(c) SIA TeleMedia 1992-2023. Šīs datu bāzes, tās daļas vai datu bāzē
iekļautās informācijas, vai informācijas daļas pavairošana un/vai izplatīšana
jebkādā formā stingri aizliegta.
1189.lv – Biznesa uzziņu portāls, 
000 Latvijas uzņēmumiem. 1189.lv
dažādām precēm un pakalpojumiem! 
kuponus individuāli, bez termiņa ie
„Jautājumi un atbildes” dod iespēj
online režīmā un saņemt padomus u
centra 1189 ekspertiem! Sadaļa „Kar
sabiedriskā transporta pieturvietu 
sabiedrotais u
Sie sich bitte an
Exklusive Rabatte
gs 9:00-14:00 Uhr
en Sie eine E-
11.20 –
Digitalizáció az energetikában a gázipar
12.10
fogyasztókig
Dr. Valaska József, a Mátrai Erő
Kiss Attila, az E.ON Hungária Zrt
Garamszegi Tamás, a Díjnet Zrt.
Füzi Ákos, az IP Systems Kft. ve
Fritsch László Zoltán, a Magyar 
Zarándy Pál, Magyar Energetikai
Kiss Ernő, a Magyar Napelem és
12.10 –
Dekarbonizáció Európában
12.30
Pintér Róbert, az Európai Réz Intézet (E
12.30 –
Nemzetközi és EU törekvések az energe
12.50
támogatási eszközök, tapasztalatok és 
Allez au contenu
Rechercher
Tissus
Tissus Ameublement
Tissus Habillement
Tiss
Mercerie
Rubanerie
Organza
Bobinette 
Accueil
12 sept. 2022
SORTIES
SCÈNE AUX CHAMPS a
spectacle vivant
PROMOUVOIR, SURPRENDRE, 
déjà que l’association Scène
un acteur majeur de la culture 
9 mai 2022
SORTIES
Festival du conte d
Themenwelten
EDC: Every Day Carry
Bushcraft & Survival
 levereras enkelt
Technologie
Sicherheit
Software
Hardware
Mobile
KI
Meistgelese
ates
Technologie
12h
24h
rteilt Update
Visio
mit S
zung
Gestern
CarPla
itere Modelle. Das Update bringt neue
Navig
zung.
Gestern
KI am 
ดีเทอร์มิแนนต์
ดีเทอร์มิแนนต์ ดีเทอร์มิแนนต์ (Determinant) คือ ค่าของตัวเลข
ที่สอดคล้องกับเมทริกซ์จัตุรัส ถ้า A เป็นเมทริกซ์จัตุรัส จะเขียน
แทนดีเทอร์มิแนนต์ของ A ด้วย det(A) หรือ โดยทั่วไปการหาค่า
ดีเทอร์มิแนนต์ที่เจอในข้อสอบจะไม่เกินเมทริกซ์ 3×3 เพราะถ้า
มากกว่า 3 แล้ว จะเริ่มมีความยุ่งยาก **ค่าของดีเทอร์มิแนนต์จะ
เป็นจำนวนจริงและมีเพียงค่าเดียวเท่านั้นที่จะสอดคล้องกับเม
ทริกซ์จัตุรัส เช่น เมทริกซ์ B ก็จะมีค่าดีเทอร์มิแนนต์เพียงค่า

════

▶ What is needed
Reproduce each record above exactly, keeping every word as it stands.

▶ Answer to this exercise
(c) SIA TeleMedia 1992-2023. Šīs datu bāzes, tās daļas vai datu bāzē
iekļautās informācijas, vai informācijas daļas pavairošana un/vai izplatīšana
jebkādā formā stingri aizliegta.
1189.lv – Biznesa uzziņu portāls, 
000 Latvijas uzņēmumiem. 1189.lv
dažādām precēm un pakalpojumiem! 
kuponus individuāli, bez termiņa ie
„Jautājumi un atbildes” dod iespēj
online režīmā un saņemt padomus u
centra 1189 ekspertiem! Sadaļa „Kar
sabiedriskā transporta pieturvietu 
sabiedrotais u
Sie sich bitte an
Exklusive Rabatte
gs 9:00-14:00 Uhr
en Sie eine E-
11.20 –
Digitalizáció az energetikában a gázipar
12.10
fogyasztókig
Dr. Valaska József, a Mátrai Erő
Kiss Attila, az E.ON Hungária Zrt
Garamszegi Tamás, a Díjnet Zrt.
Füzi Ákos, az IP Systems Kft. ve
Fritsch László Zoltán, a Magyar 
Zarándy Pál, Magyar Energetikai
Kiss Ernő, a Magyar Napelem és
12.10 –
Dekarbonizáció Európában
12.30
Pintér Róbert, az Európai Réz Intézet (E
12.30 –
Nemzetközi és EU törekvések az energe
12.50
támogatási eszközök, tapasztalatok és 
Allez au contenu
Rechercher
Tissus
Tissus Ameublement
Tissus Habillement
Tiss
Mercerie
Rubanerie
Organza
Bobinette 
Accueil
12 sept. 2022
SORTIES
SCÈNE AUX CHAMPS a
spectacle vivant
PROMOUVOIR, SURPRENDRE, 
déjà que l’association Scène
un acteur majeur de la culture 
9 mai 2022
SORTIES
Festival du conte d
Themenwelten
EDC: Every Day Carry
Bushcraft & Survival
 levereras enkelt
Technologie
Sicherheit
Software
Hardware
Mobile
KI
Meistgelese
ates
Technologie
12h
24h
rteilt Update
Visio
mit S
zung
Gestern
CarPla
itere Modelle. Das Update bringt neue
Navig
zung.
Gestern
KI am 
ดีเทอร์มิแนนต์
ดีเทอร์มิแนนต์ ดีเทอร์มิแนนต์ (Determinant) คือ ค่าของตัวเลข
ที่สอดคล้องกับเมทริกซ์จัตุรัส ถ้า A เป็นเมทริกซ์จัตุรัส จะเขียน
แทนดีเทอร์มิแนนต์ของ A ด้วย det(A) หรือ โดยทั่วไปการหาค่า
ดีเทอร์มิแนนต์ที่เจอในข้อสอบจะไม่เกินเมทริกซ์ 3×3 เพราะถ้า
มากกว่า 3 แล้ว จะเริ่มมีความยุ่งยาก **ค่าของดีเทอร์มิแนนต์จะ
เป็นจำนวนจริงและมีเพียงค่าเดียวเท่านั้นที่จะสอดคล้องกับเม
ทริกซ์จัตุรัส เช่น เมทริกซ์ B ก็จะมีค่าดีเทอร์มิแนนต์เพียงค่า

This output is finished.